===== DATA RECORDS =====

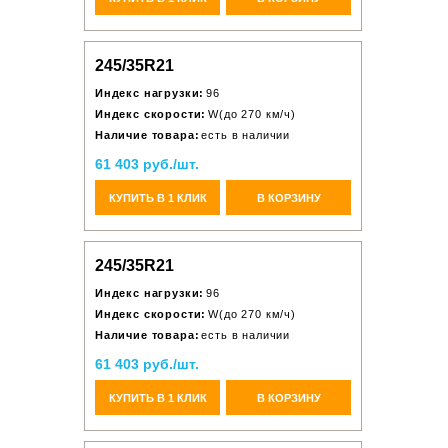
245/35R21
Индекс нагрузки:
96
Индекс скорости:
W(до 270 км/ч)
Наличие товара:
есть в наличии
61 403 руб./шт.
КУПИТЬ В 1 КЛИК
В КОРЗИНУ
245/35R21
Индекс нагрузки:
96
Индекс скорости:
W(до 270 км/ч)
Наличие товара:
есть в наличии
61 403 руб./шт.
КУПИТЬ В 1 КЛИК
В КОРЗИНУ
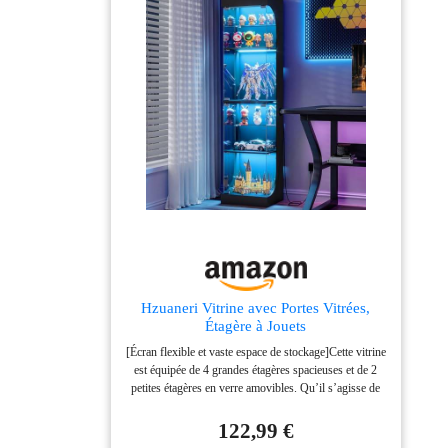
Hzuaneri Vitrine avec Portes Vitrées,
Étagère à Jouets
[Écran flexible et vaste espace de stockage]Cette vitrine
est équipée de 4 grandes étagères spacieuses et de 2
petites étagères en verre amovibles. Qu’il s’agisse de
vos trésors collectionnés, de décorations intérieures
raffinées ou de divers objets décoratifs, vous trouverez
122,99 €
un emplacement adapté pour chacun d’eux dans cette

=====
===== DATA RECORDS =====

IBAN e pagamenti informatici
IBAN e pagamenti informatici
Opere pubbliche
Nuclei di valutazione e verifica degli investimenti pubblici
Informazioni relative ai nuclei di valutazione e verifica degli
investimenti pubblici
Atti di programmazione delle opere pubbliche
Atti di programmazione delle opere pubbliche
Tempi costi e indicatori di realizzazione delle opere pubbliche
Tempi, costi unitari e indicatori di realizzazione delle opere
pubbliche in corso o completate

=====

- **TASK BRIEF**:
Each line above that holds the string "verifica" should be copied and shown.

- **RESPONSE**:
Nuclei di valutazione e verifica degli investimenti pubblici
Informazioni relative ai nuclei di valutazione e verifica degli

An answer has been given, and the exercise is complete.